Die Geehrte: Ursula Krinzinger und Sohn Thomas mit dem Madrider Preis

Ursula Krinzinger auf Madrider ARCO geehrt

Samstag, 08. März 2025 | 10:19 Uhr

Von: apa

Die legendäre österreichische Galeristin Ursula Krinzinger ist am Freitag auf der Madrider ARCO mit dem Juana de Aizpuru-Preis für ihr jahrzehntelanges Engagement für Spaniens größte Messe zeitgenössischer Kunst ausgezeichnet worden. “Ich fühle mich zutiefst geehrt. Es war eine große Überraschung für mich”, erklärte die 85-jährige Galeristen auf der ARCO im Gespräch mit der APA.

Krinzinger für Schwarzwälder Legende

Doch eine wirkliche Überraschung war es eigentlich kaum, meinte nicht nur die Wiener Galeristin Rosemarie Schwarzwälder, die schräg gegenüber von Krinzinger auf der ARCO ihren Stand hat. “Ursula ist eine legendäre Galeristin. Nicht nur für Wien und Österreich, sondern auch für die internationale Kunstszene. Ich finde es einfach toll, dass ihre Arbeit jetzt gewürdigt wird. Generell wird unser Beitrag für die Kunstwelt sehr unterschätzt”, stellt Schwarzwälder klar.

Sie und Ursula Krinzinger gehörten zu den wenigen ausländischen Galeristinnen, die seit Gründung der ARCO-Messe 1982 von Anfang an mit dabei waren und geholfen haben, die ARCO zu dem zu machen, was sie heute ist – Südeuropas größte und wichtigste Kunstmesse überhaupt und eine Brücke zwischen der europäischen und lateinamerikanischen Kunstszene. So schaute das spanische Königspaar Felipe und Letizia bei der Messeeröffnung am Mittwoch auch höchstpersönlich am Stand der Galerie Krinzinger vorbei.

Von Beginn weg an Bord

Ursula Krinzinger erinnert sich noch gut an ihre erste ARCO. Nach der faschistischen Franco-Diktatur öffnete sich Spanien erst langsam dem restlichen Europa. Noch im selben Jahr versuchten franco-nahe Militärs die schwache Demokratie gewaltsam mit einem Putsch zu stürzen. “Der Kunstmarkt war klein und national beschränkt. Doch in uns herrschte eine unbändige Sehnsucht und Neugier nach diesem Land, der Heimat großer Künstler wie Velazquez, Goya, Picasso, Salvador Dalí, Miró”.
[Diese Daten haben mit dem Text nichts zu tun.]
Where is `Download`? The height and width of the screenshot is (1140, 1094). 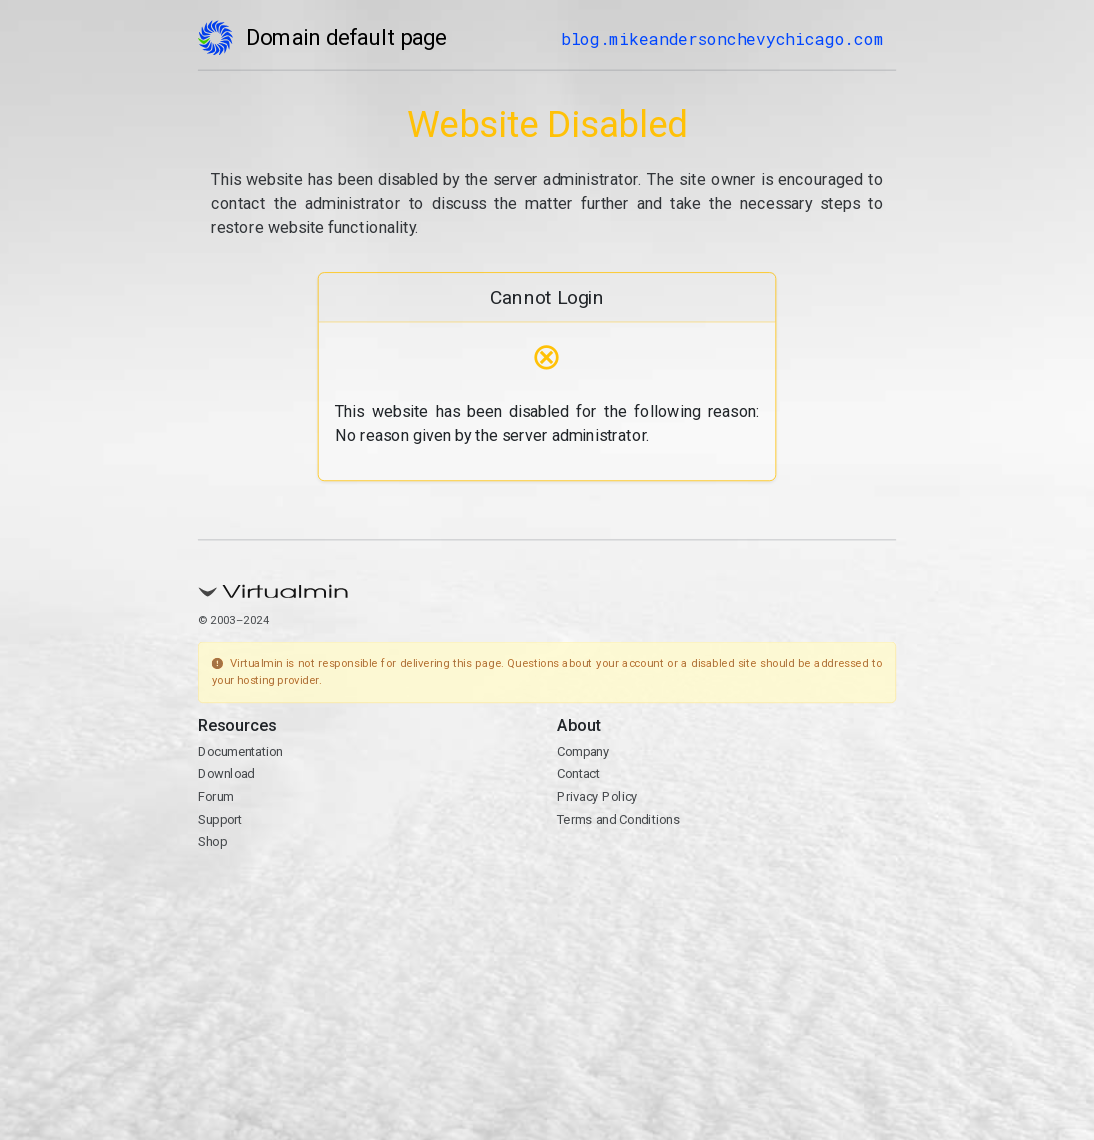 Download is located at coordinates (226, 774).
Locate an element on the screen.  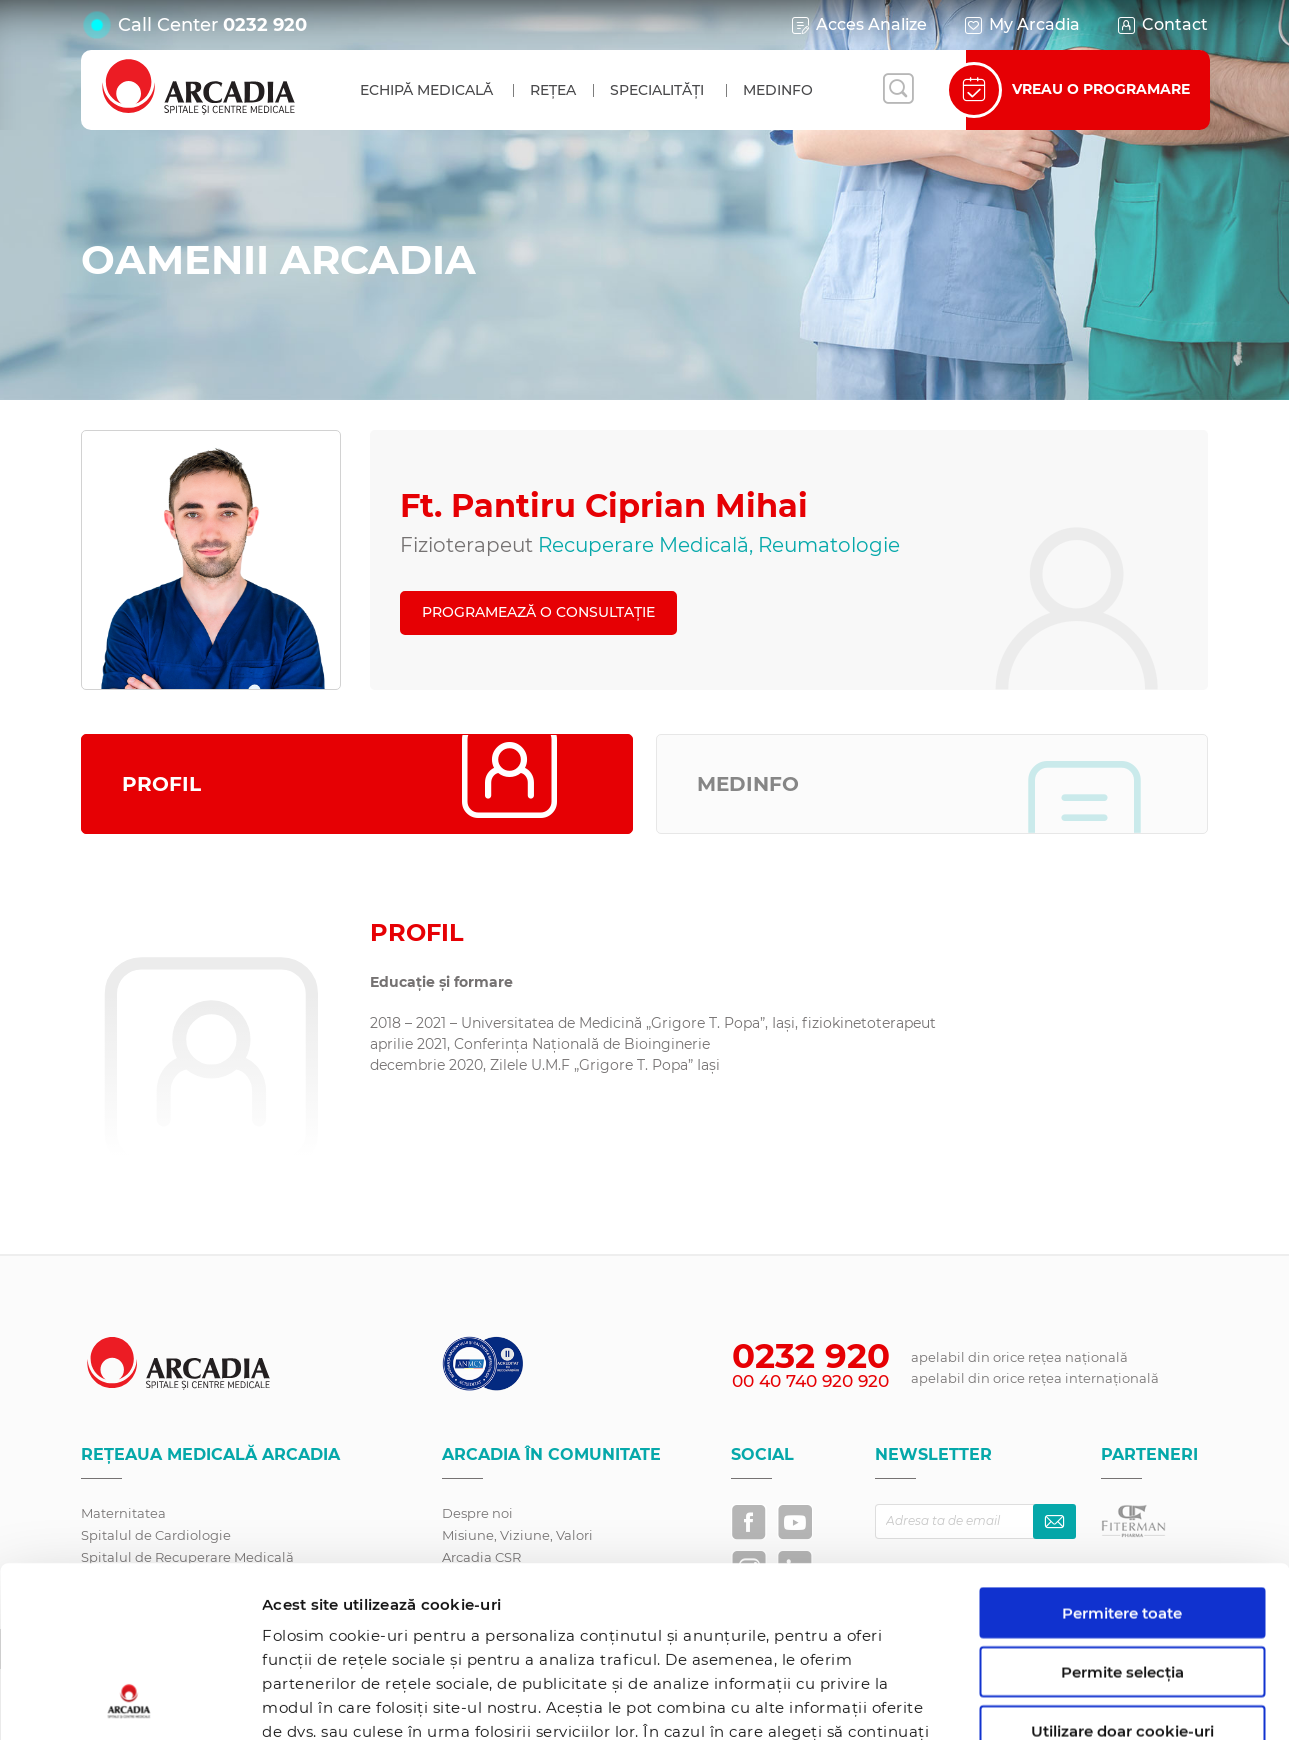 MedInfo is located at coordinates (778, 90).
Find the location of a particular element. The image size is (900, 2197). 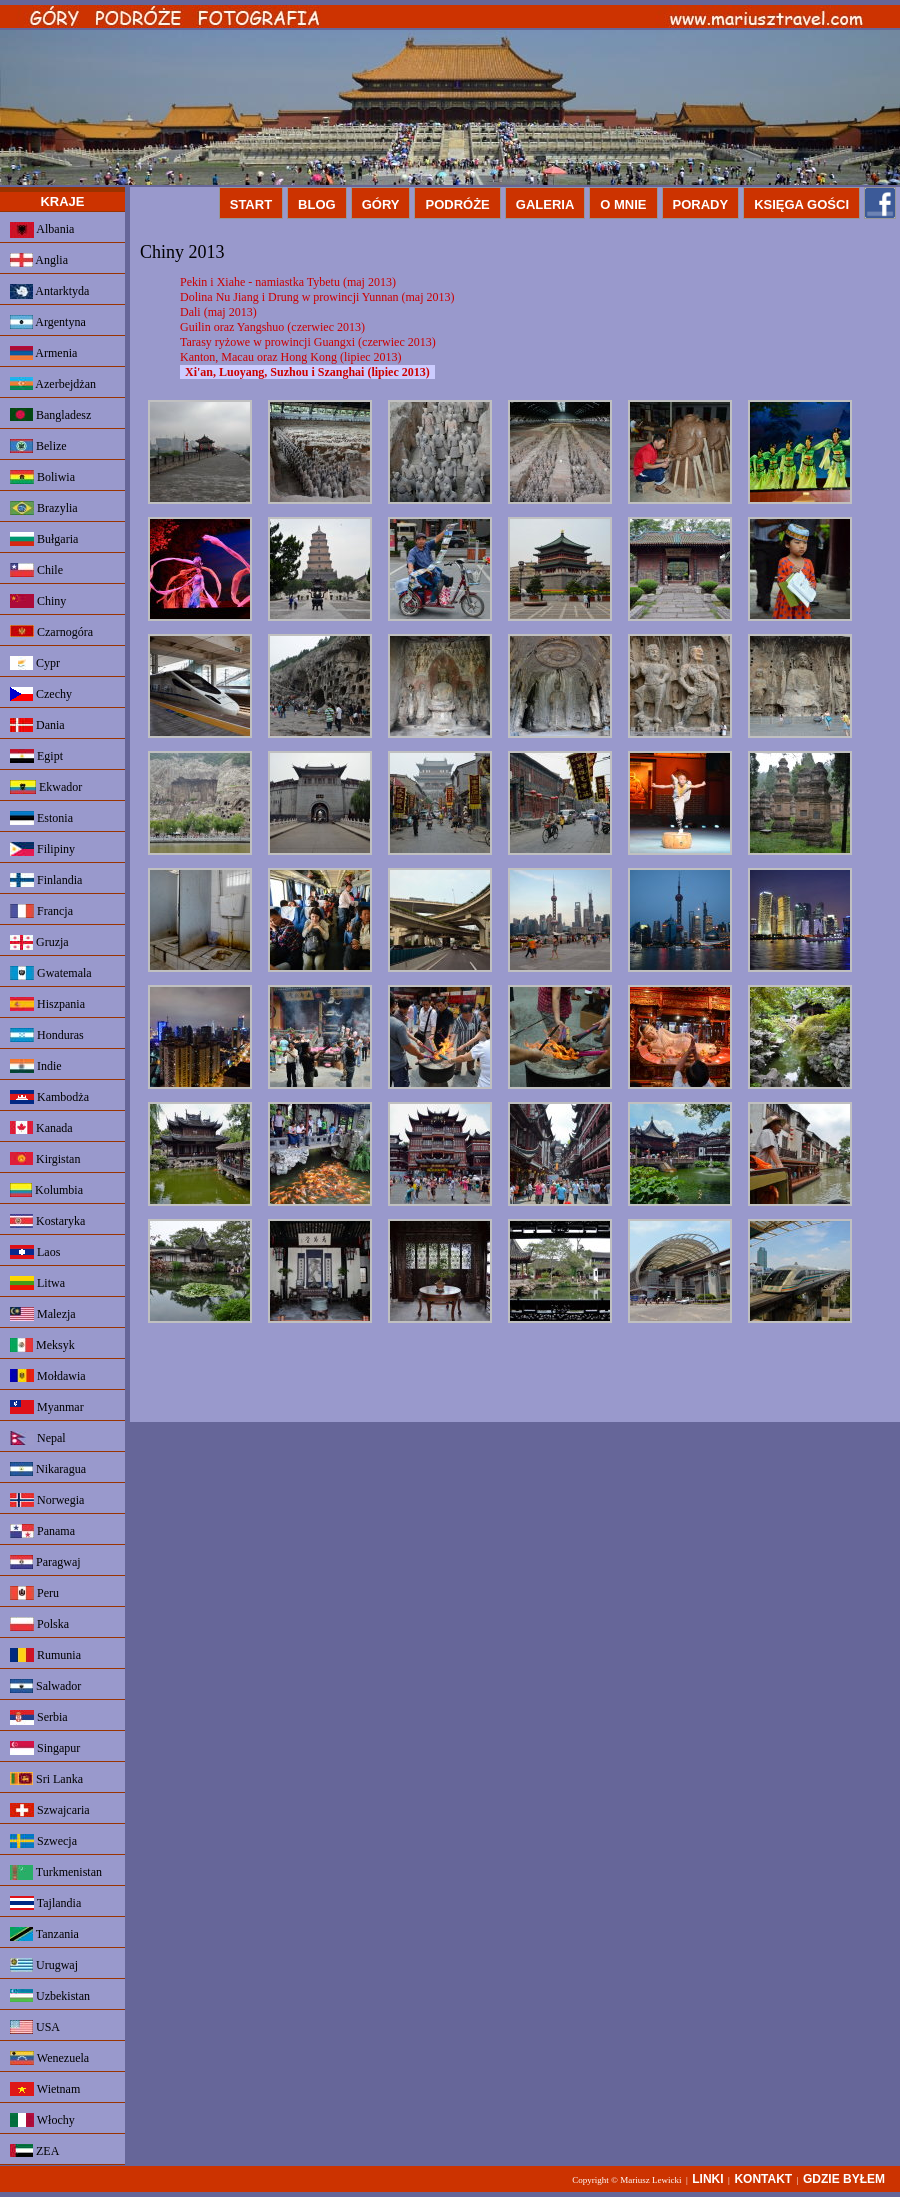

Bereits 1971 eröffnete Krinzinger in ihrer Heimatstadt Bregenz ihre Galerie, die sich seit 1986 in Wien befindet. Doch von Beginn an war sie so international orientiert wie kaum jemand sonst auf dem österreichischen Kunstmarkt. Von der Art Basel über die Londoner Frieze bis hin nach Hongkong – sie ist eine feste Größe auf allen Kunstmessen der Welt. Sie vertritt internationale Kunststars wie Marina Abramović, Kader Attia, Jonathan Meese oder Monica Bonvicini. Aber auch bekannte heimische Künstler wie Eva Schlegel, Günter Brus oder Lois Weinberger.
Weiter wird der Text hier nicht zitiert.